Читать книгу Mathematize It! [Grades 6-8] - Kimberly Morrow-Leong - Страница 24

Negative rational number values represent multiple challenges for students. The shortcuts and rules that are often taught can feel nonsensical or random, and students may have internalized ideas about computation that are now challenged. For example, students may still believe that addition and multiplication always make things bigger. This is not necessarily true, and that realization is a big cognitive transition for students to make.

We know that integer computation is a challenging skill for many students to develop. It remains, even for some adults, a mystery of mathematics that equations like this one (⁻6 − ⁻8) with so many signs expressing a negative value, still yields a positive 2. After all, how can subtraction and two negative numbers possibly yield a positive result? For that matter, why does a negative multiplied by a negative give a positive product? However, our focus in this book is not on computation strategies but, rather, on making sense of problem situations.

We firmly believe that if students reason about the problem situation, they can not only find a solution pathway, but they are more likely to understand where the answer comes from and why it’s correct. Further, a deeper understanding of the structure of the problem situations and operations better prepares them to engage in mathematical modeling now as well as in future mathematics classes and into adulthood.

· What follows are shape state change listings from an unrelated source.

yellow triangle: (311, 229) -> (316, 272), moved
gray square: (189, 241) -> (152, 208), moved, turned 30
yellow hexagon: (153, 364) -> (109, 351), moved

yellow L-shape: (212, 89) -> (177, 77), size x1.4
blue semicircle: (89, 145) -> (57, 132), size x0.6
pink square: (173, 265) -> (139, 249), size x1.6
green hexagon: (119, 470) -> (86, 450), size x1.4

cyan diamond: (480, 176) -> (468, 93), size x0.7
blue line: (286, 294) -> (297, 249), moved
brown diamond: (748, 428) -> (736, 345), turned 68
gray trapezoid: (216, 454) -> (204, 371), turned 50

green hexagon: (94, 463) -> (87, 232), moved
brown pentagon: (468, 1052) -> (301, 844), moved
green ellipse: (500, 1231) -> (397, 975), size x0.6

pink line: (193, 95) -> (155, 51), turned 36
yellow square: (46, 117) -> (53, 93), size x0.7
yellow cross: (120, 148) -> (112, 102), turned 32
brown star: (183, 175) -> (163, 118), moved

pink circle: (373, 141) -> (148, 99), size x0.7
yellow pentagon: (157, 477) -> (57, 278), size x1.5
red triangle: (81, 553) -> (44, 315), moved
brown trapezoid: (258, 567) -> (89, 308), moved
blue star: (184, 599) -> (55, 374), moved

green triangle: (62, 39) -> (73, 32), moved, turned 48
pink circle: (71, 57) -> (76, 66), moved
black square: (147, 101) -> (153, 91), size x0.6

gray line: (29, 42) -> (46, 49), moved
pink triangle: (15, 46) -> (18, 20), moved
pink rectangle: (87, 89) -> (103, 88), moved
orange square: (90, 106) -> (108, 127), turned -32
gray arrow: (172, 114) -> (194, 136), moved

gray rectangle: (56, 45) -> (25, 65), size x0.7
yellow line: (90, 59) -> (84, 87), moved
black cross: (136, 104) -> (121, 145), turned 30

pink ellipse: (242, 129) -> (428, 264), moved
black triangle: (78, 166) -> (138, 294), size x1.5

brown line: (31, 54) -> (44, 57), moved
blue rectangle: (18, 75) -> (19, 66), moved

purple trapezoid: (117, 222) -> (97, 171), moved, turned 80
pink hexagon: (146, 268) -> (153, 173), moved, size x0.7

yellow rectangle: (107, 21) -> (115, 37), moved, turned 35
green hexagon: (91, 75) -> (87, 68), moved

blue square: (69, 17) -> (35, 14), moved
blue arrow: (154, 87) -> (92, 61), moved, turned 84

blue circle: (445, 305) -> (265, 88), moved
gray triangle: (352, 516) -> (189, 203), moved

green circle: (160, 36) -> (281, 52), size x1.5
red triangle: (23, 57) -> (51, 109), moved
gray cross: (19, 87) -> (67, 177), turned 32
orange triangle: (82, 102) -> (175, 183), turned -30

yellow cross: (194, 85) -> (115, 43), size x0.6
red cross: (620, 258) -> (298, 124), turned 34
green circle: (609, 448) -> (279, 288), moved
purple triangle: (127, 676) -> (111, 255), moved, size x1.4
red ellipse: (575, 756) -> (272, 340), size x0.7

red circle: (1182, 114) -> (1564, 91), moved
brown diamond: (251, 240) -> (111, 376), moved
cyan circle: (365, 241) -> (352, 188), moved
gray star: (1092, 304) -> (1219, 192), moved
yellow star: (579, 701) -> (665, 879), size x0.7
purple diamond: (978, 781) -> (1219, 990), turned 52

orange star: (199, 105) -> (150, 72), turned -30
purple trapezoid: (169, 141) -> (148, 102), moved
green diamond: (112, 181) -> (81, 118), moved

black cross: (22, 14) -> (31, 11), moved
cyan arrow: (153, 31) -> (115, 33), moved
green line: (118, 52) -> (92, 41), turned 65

In each chapter, we will explore the problem situation first with fractions, decimals, and whole numbers. In the second half of each chapter, we introduce problem situations that include negative values. We also explore the symbols used in mathematics to describe a negative value. The negative symbol (−) actually has three different meanings (Stephan & Akyuz, 2012):

1 Subtraction: This symbol (−x), which children learn in elementary school, functions like a verb, an operator between the two values that come before and after the symbol.

2 Less than zero: In the middle grades, we introduce a symbol (−x) that distinguishes a negative from a positive number. In this case, the symbol functions more like an adjective. For example, the symbol in front of −5 describes a value that is 5 units less than zero. In contrast the symbol in front of +5 describes a value 5 units greater than zero.

3 The opposite: This use of the negative symbol (−x) conveys the idea of “the opposite,” or the additive inverse. In this respect, it toggles back and forth between positive and negative values. Reading −x as “the opposite of x” instead of as “negative x” communicates that −x represents the additive inverse of x. If the value of x is already negative, students are often confused by the outcome. For example, when x is −5, −x is the additive inverse of −5, or +5. How can a number that appears negative (−x) have a positive value (+5)?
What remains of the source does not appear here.